LISTED ENTRIES:
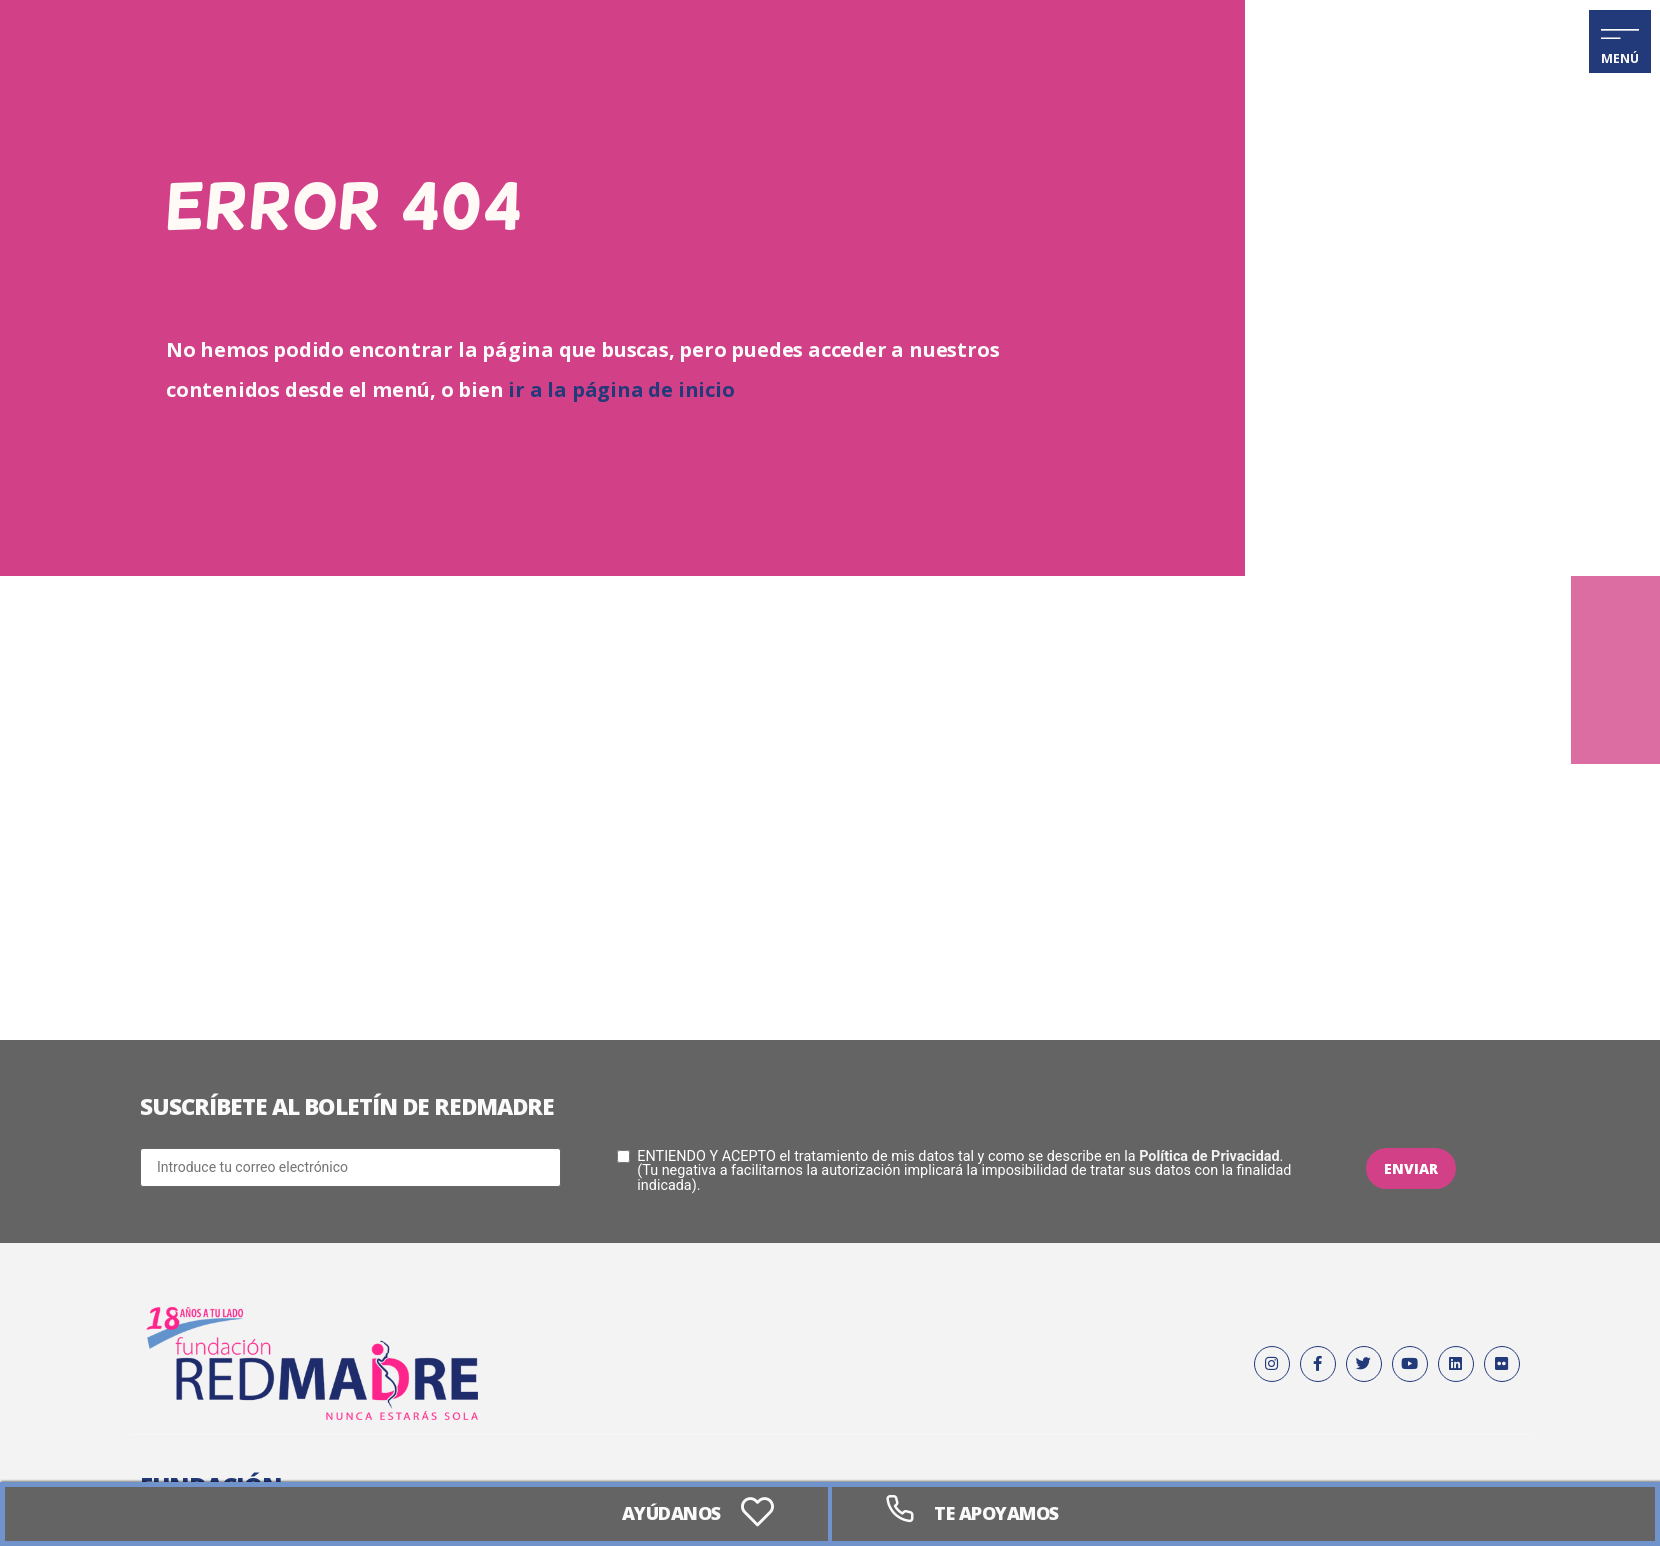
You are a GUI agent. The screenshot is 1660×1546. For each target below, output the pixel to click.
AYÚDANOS (668, 1513)
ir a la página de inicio (621, 389)
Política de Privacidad (1209, 1156)
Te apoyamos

EXERCISE GOAL: I need the entries printed exactly, with each picture left out.

RESPONSE BELOW:
You are a GUI agent. The screenshot is 1660×1546. For each target below, output the pixel to click.
AYÚDANOS (668, 1513)
ir a la página de inicio (621, 389)
Política de Privacidad (1209, 1156)
Te apoyamos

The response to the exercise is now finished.